Protéger son élan vital
Vous avez, en vous, une énergie fondamentale, que je me représente comme la boule de feu au centre de la Terre. Une « violence fondamentale », selon l’expression du psychanalyste Jean Bergeret, que j’appellerai l’élan vital et qui n’est ni positif ni négatif. Cet élan se transforme ou non en action violente selon l’environnement, l’éducation, la souffrance ressentie et la capacité du psychisme à la contenir et à l’orienter. Une bonne agressivité est nécessaire à la construction de votre vie et au déploiement de vos potentiels, et si l’expression de la colère est parfois juste (ne serait-ce que pour ne pas retourner la violence
contre soi), il s’agit encore d’un
équilibre délicat.

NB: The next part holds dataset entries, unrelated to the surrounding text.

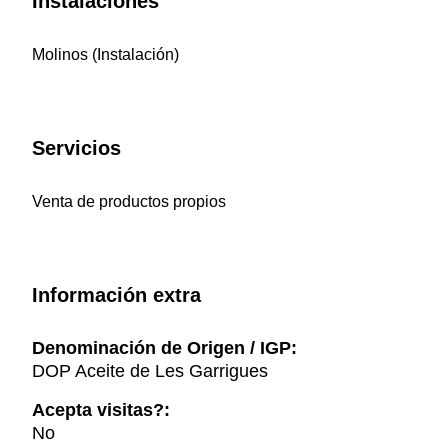
Instalaciones
Molinos (Instalación)
Servicios
Venta de productos propios
Información extra
Denominación de Origen / IGP:
DOP Aceite de Les Garrigues
Acepta visitas?:
No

Ne pas agresser les autres, ne pas s’agresser soi-même, ne pas subir sans rien dire.
Mais il me semble que nous avons souvent
peur de cette énergie et que, pour beaucoup d’entre nous, nous tentons de l’étouffer (antidépresseurs, télé à haute dose, etc.) au lieu de la laisser s’exprimer – se sublimer, dirait Freud – dans des voies de curiosité et de création. Les conséquences sociales et individuelles de cet étouffement sont graves et tout particulièrement pour les jeunes. Vous avez besoin d’exprimer votre élan vital, vous avez besoin de créer, quelles que
soient vos formes d’expression. N’en ayez pas peur (vous n’allez pas pour autant sortir avec un revolver et tirer sur les passants !). (Je ne frappe pas mon chat quand il m’énerve, mais je continue à l’engueuler quand il est dans mes jambes).
Canaliser sa violence
Reconnaître sa propre violence permet de la canaliser et évite les passages à l’acte. Voilà donc l’une des fonctions essentielles du psychisme : ne pas expulser la violence, mais la transformer en énergie canalisable au service de la réalisation de vos propres potentiels. Grandir et devenir adulte, c’est prendre
conscience de ce que Jung nomme joliment « notre ombre ». Nous sommes, selon notre âge (et de plus en plus en vieillissant), responsables de l’ensemble de nos actes, conscients et inconscients. C’est cela, je crois, notre travail d’humain, notre individuation.